Constraints pertaining to cost are also related to gameplay. At the height of its popularity, users on CryptoKitties complained about laggard network speeds and high transaction fees on the Ethereum network that often exceeded the price of a virtual cat. Today, these collectible cats sell for markedly less than they used to — at around US$50 — but users will find themselves confronted with gas fees that are either around the same amount, if not slightly higher. At present, the industry has yet to fully address this challenge, with other P2E titles experiencing similar challenges that have altogether resulted in difficulties in retaining players for the long term.
Building better games begins with better tools
When new blockchain games fail due to the chain’s inability to support high-intensity use, developers are forced to explore alternative scaling solutions to better accommodate user demand, pointing to the lack of adequate infrastructure support. This scalability problem is so acute that over a third of all blockchain gaming investments in 2022 went to infrastructure builders in hopes of generating purpose-built solutions
Now, implementing new infrastructural rails for any business can be challenging. For Web2 gaming companies, this can be especially daunting as it requires a major overhaul of its systems, software and skillset of its developers. All of these are on top of the fact that it would likely also require large investments of time, money, and resources. To skirt around the need to build their own infrastructure, traditional gaming giants and tech executives have branched out to launch ventures and companies to provide infrastructure options to blockchain game developers, lowering the barriers into Web3.
However, traditional Web2 gaming organizations can look to other familiar business models to better ease their transition into Web3. For one, lessons can be learned from the managed services approach offered by cloud services providers such as Amazon Web Services and Alibaba Cloud, which help to reduce the knowledge gaps for their clients while enabling them to scale their operations. In the context of blockchain gaming, managed services can also allow companies to tap into scaling solutions specifically designed to support high-volume use.

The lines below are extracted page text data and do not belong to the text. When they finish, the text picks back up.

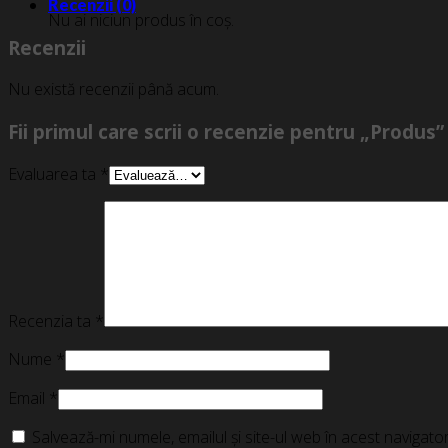
Recenzii (0)
Nu ai niciun produs în coș.
Recenzii
Nu există recenzii până acum.
Fii primul care scrii o recenzie pentru „Produs”
Evaluarea ta
*
Recenzia ta
*
Nume
*
Email
*
Salvează-mi numele, emailul și site-ul web în acest navigat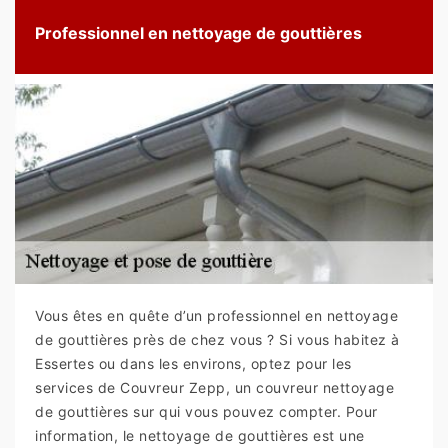
Professionnel en nettoyage de gouttières
Vous êtes en quête d’un professionnel en nettoyage
de gouttières près de chez vous ? Si vous habitez à
Essertes ou dans les environs, optez pour les
services de Couvreur Zepp, un couvreur nettoyage
de gouttières sur qui vous pouvez compter. Pour
information, le nettoyage de gouttières est une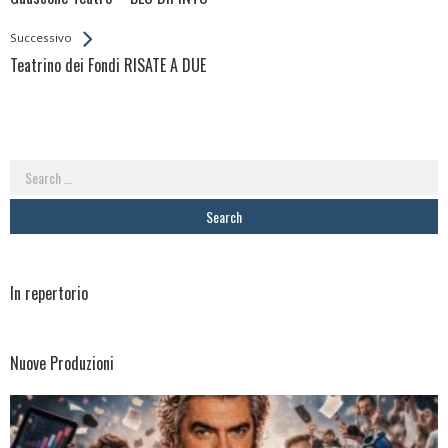
Entries
Successivo
Teatrino dei Fondi RISATE A DUE
Search
for:
In repertorio
Nuove Produzioni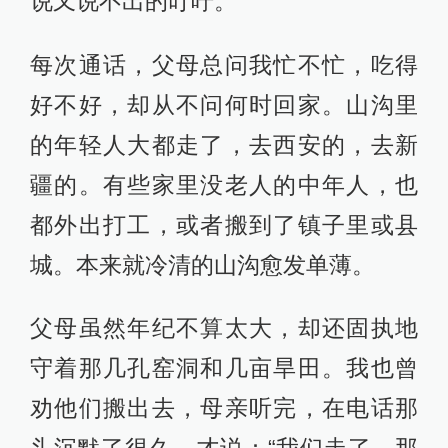
说又说不出的叮咛。
每次通话，父母总问我忙不忙，吃得
好不好，却从不问何时回家。山沟里
的年轻人大都走了，去西安的，去新
疆的。有些家里没老人的中年人，也
都外出打工，或者搬到了镇子里或县
城。本来就冷清的山沟愈发单薄。
父母虽然年纪不算太大，却还固执地
守着那几孔窑洞和几亩旱田。我也曾
劝他们搬出去，母亲听完，在电话那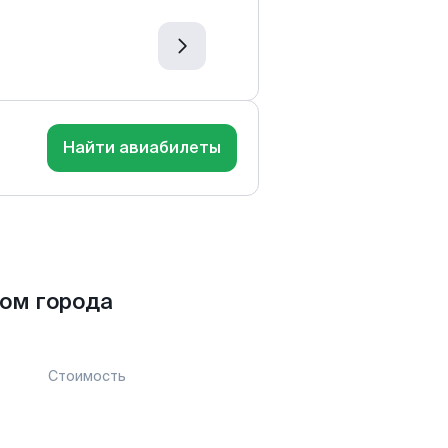
Найти авиабилеты
ом города
Стоимость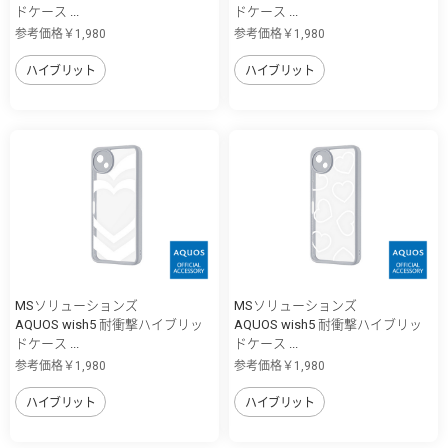
ドケース ...
ドケース ...
参考価格￥1,980
参考価格￥1,980
ハイブリット
ハイブリット
MSソリューションズ
MSソリューションズ
AQUOS wish5 耐衝撃ハイブリッ
AQUOS wish5 耐衝撃ハイブリッ
ドケース ...
ドケース ...
参考価格￥1,980
参考価格￥1,980
ハイブリット
ハイブリット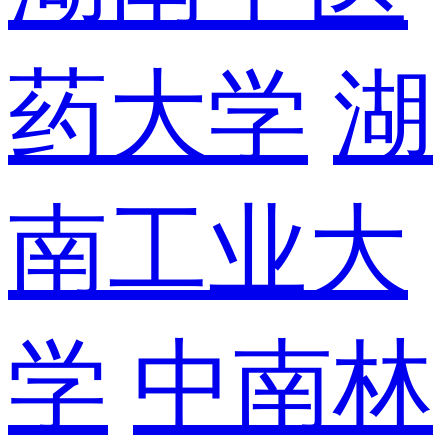
药大学
湖
南工业大
学
中南林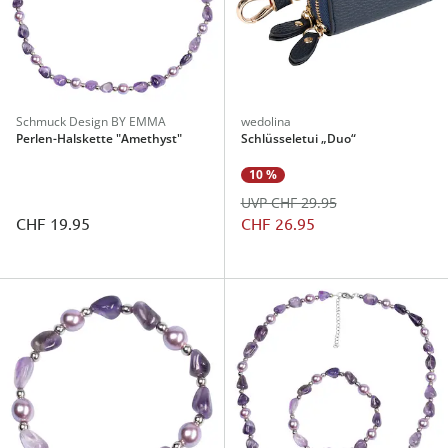
Schmuck Design BY EMMA
wedolina
Perlen-Halskette "Amethyst"
Schlüsseletui „Duo“
10 %
UVP CHF 29.95
CHF 19.95
CHF 26.95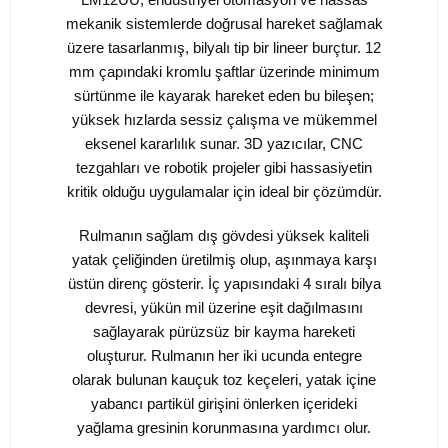
mekanik sistemlerde doğrusal hareket sağlamak
üzere tasarlanmış, bilyalı tip bir lineer burçtur. 12
mm çapındaki kromlu şaftlar üzerinde minimum
sürtünme ile kayarak hareket eden bu bileşen;
yüksek hızlarda sessiz çalışma ve mükemmel
eksenel kararlılık sunar. 3D yazıcılar, CNC
tezgahları ve robotik projeler gibi hassasiyetin
kritik olduğu uygulamalar için ideal bir çözümdür.
Rulmanın sağlam dış gövdesi yüksek kaliteli
yatak çeliğinden üretilmiş olup, aşınmaya karşı
üstün direnç gösterir. İç yapısındaki 4 sıralı bilya
devresi, yükün mil üzerine eşit dağılmasını
sağlayarak pürüzsüz bir kayma hareketi
oluşturur. Rulmanın her iki ucunda entegre
olarak bulunan kauçuk toz keçeleri, yatak içine
yabancı partikül girişini önlerken içerideki
yağlama gresinin korunmasına yardımcı olur.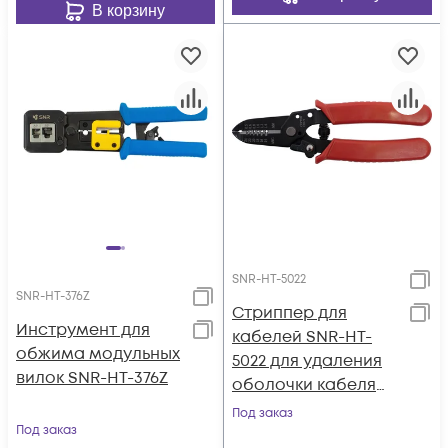
В корзину
SNR-HT-5022
SNR-HT-376Z
Стриппер для
Инструмент для
кабелей SNR-HT-
обжима модульных
5022 для удаления
вилок SNR-HT-376Z
оболочки кабеля
0,5...1,6 мм
Под заказ
Под заказ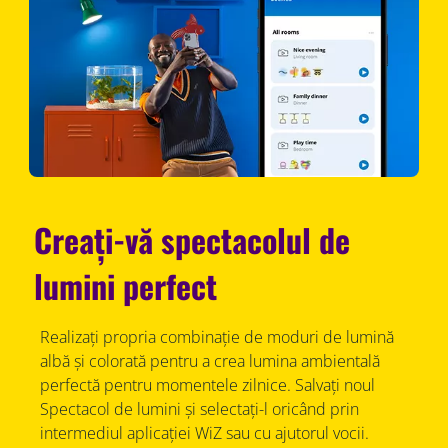
Creați-vă spectacolul de
lumini perfect
Realizați propria combinație de moduri de lumină
albă și colorată pentru a crea lumina ambientală
perfectă pentru momentele zilnice. Salvați noul
Spectacol de lumini și selectați-l oricând prin
intermediul aplicației WiZ sau cu ajutorul vocii.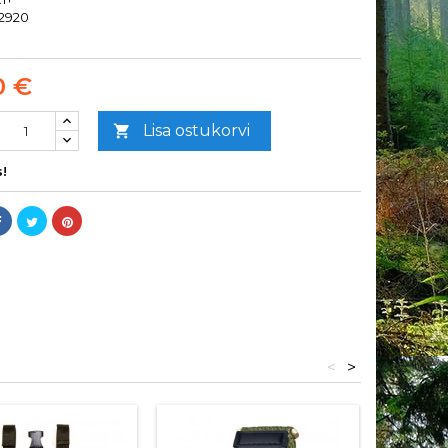
2920
0 €
Lisa ostukorvi

!
<
>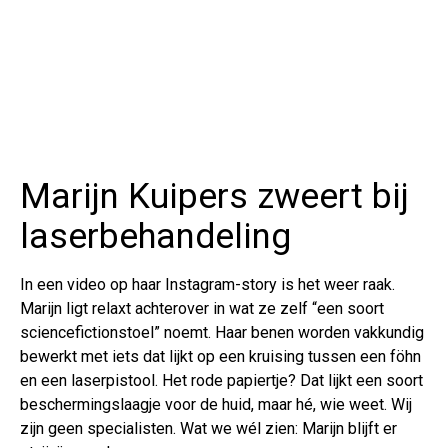
Marijn Kuipers zweert bij
laserbehandeling
In een video op haar Instagram-story is het weer raak.
Marijn ligt relaxt achterover in wat ze zelf “een soort
sciencefictionstoel” noemt. Haar benen worden vakkundig
bewerkt met iets dat lijkt op een kruising tussen een föhn
en een laserpistool. Het rode papiertje? Dat lijkt een soort
beschermingslaagje voor de huid, maar hé, wie weet. Wij
zijn geen specialisten. Wat we wél zien: Marijn blijft er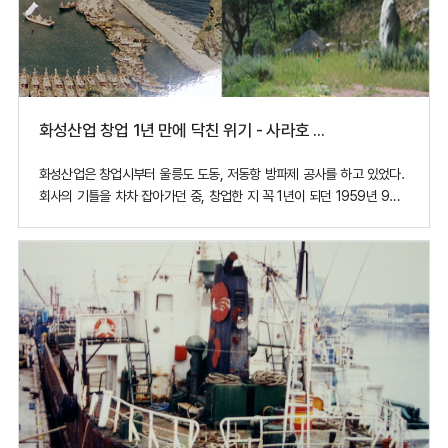
화성산업 창업 1년 만에 닥친 위기 - 사라호 태풍
화성산업은 창업시부터 울릉도 도동, 저동항 방파제 공사를 하고 있었다.
회사의 기틀을 차차 잡아가던 중, 창업한 지 꼭 1년이 되던 1959년 9월,
엄청난 시련과 위기가 찾아왔다. 우리나라 기상 관측 사상 가장 큰
태풍이었던 사라호가 덮친 것이다. 수 많은 농경지가 유실되고, 도로,
교량 등 재산상의 손실은 물론 사망·실종자가 8백 40여 명, 이재민이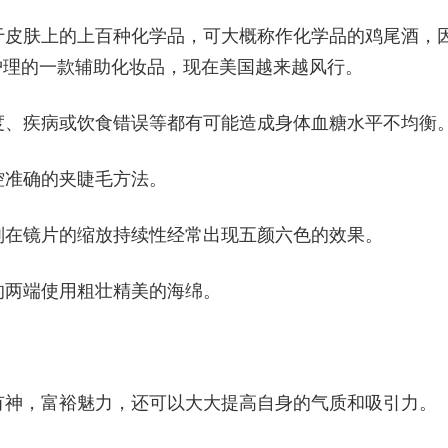
于皮肤上的上百种化学品，可大概称作化学品的鸡尾酒，
肌肤护理的一款辅助化妆品，现在美国越来越风行。
度、疾病或饮食错误等都有可能造成身体血糖水平不均衡
控准确的夹睫毛方法。
则在镜片的缩放持续性经常出现五颜六色的效果。
的两端使用粗壮精美的海绵。
有神，富裕魅力，还可以大大提高自身的气质和吸引力。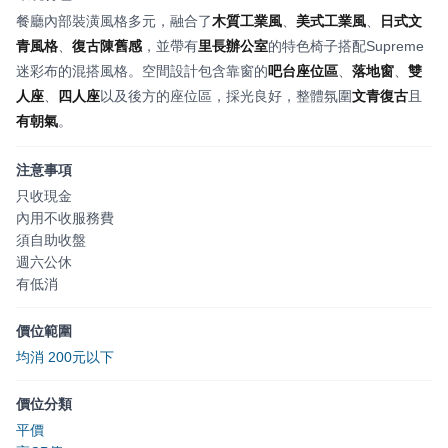
餐廳內部裝潢風格多元，融合了
木質工業風
、
美式工業風
、
日式文
青風格
、
復古陳舊感
，並帶有
里長辦公室
的特色椅子搭配Supreme
迷彩布的混搭風格。空間設計包含靠窗的
吧台座位區
、
落地窗
、
雙
人座
、
四人座
以及後方的座位區，採光良好，整體氛圍
文青復古
且
有朝氣
。
注意事項
只收現金
內用不收服務費
須自助收盤
週六公休
有低消
價位範圍
均消 200元以下
價位分類
平價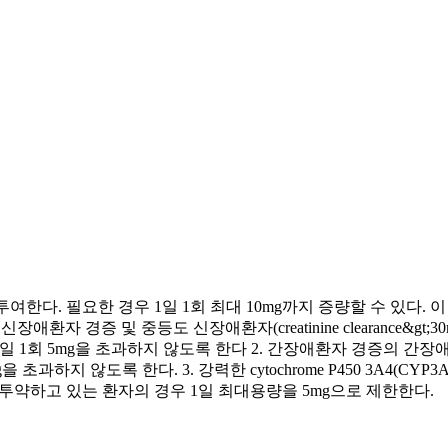
투여한다. 필요한 경우 1일 1회 최대 10mg까지 증량할 수 있다.
환자 경증 및 중등도 신장애환자(creatinine clearance&gt
투여가 필요하며 1일 1회 5mg을 초과하지 않도록 한다 2. 간장애환자 
mg을 초과하지 않도록 한다. 3. 강력한 cytochrome P450 3A
 투약하고 있는 환자의 경우 1일 최대용량을 5mg으로 제한한다.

It’s clear what the potential of blockchain will be in the Web3 gaming realm. Just as the traditional gaming industry saw earlier paradigm shifts from console to mobile, blockchain gaming is but the next step in the industry’s evolution. Beyond the medium of choice, growth opportunities are evergreen for this industry if gaming companies can prioritize and relegate the task of infrastructure development to the experts and instead focus on building immersive, rewarding gaming experiences for players. With better infrastructure being able to address the hurdles in cost and scalability, Web2 studios will be able to focus on what they do best — the gameplay itself.